É comum no Uruguai mulheres sozinhas caminhando a qualquer hora da madrugada ou pessoas mexendo em seus celulares sem preocupação. Apesar da sensação de segurança incomparável aos vizinhos, junto à eleição presidencial e parlamentar, os cidadãos votarão em um projeto que, se aprovado, significará a militarização da polícia e o aumento do poder dos setores de repressão, permitindo buscas sem mandato e a inserção dos militares em atividades de segurança interna.

“Essa proposta conservadora marcha na contramão da nação que tornou-se referência pela liberdade ao regular o mercado da maconha – cada cidadão registrado junto aos órgãos oficiais pode comprar até 40 gramas mensais em farmácias ou clubes credenciados – ao legalizar o aborto até a 12ª semana e aprovar a chamada lei Trans, garantido direitos à comunidade”, observa a estudante Camila Burgos. Outro exemplo da abertura uruguaia está na universidades, acessíveis a toda a população e a estrangeiros residentes no país.

Entre os que defendem a medida estão setores da extrema-direita, cujo expoente maior é o candidato Manini Rios, ex-chefe das forças armadas expulso do cargo pelo presidente Tabaré pelas declarações políticas enquanto ocupava o posto. Rios, opacado na disputa presidencial, esteve no Brasil recentemente para encontrar-se com o vice-presidente Mourão. Contrapondo-se à campanha de terror, milhares de uruguaios reuniram-se em Montevideo em setembro para o festival “O medo não é a forma – Não à reforma”, rechaçando os resultados ineficazes da militarização em lugares como o Rio de Janeiro, citando a morte de crianças em episódios envolvendo ações da PM. A rejeição se expressa também pelos que se ressentem da atuação das forças armadas durante a ditadura. Até hoje ossadas de desaparecidos durante o período são encontradas no país, revivendo o passado.

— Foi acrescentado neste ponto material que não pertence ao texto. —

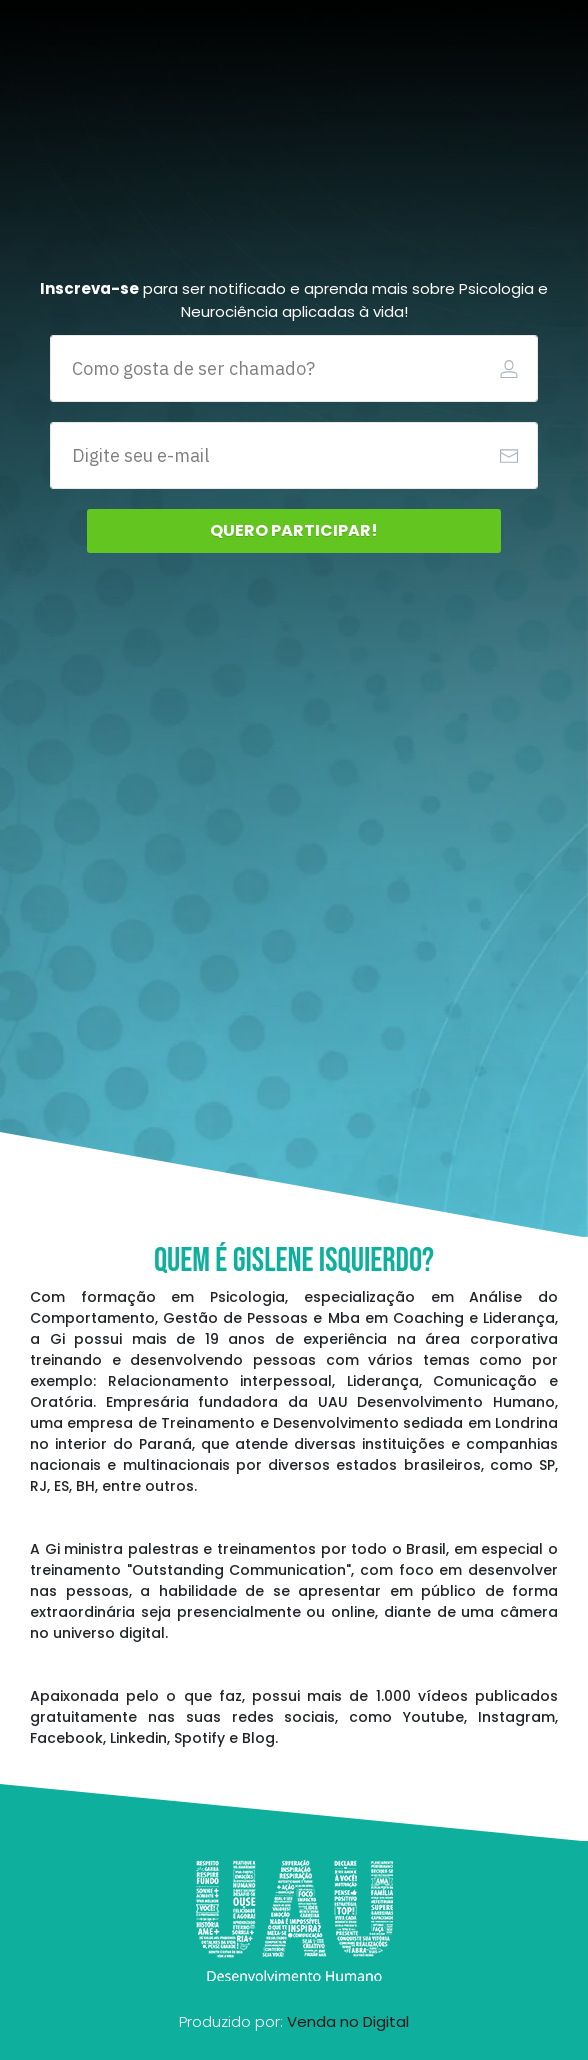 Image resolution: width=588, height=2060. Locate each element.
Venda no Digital (348, 2021) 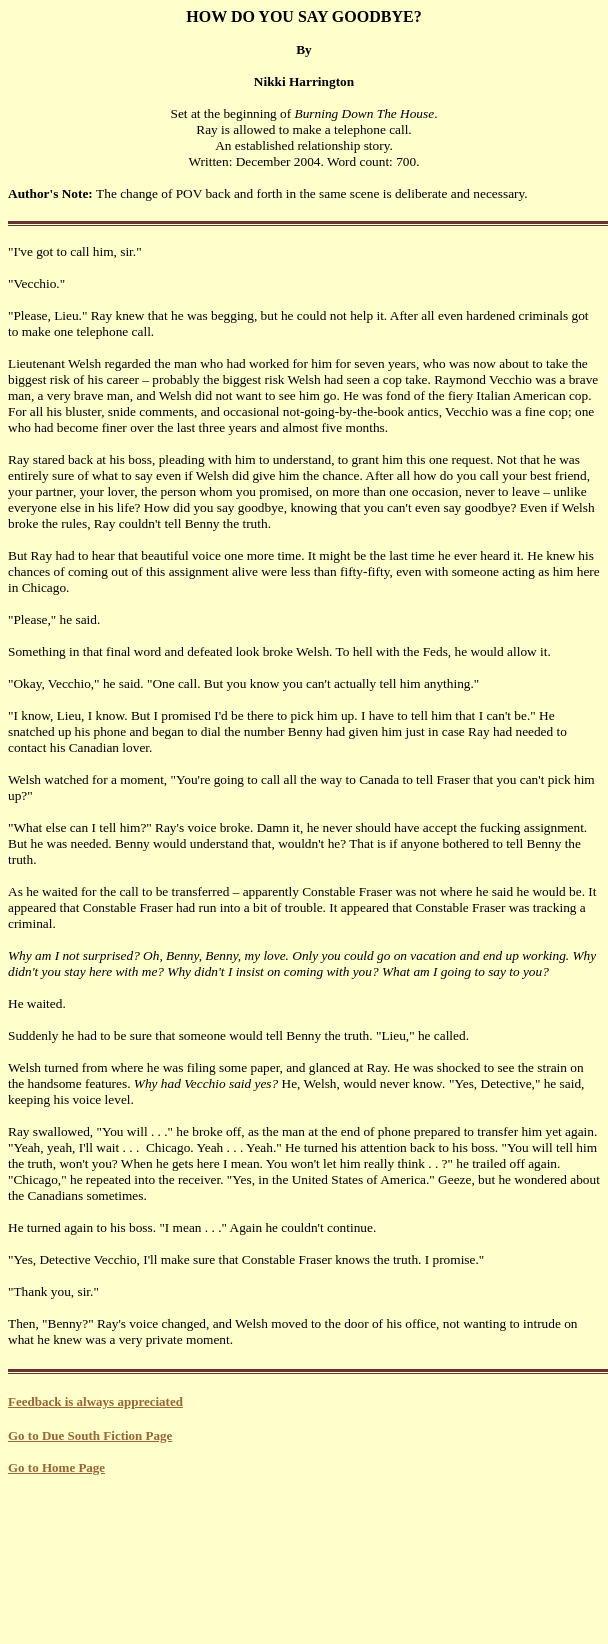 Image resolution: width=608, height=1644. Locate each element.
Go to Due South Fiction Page (90, 1435)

Mirando o futuro, a dianteira com 40% das intenções de Martínez, ex-prefeito bem avaliado de Montevideo, ainda dá margem à oposição para chegar ao segundo turno, repetindo o cenário das últimas três eleições. A decisão sobre o novo presidente e os eleitos para a Câmara e Senado, ambos de maioria frente amplista, determinarão se o Uruguai seguirá como eixo de vanguarda para a esquerda latinoamericana ou se a onda conservadora emplacará seus representantes também no extremo sul do continente.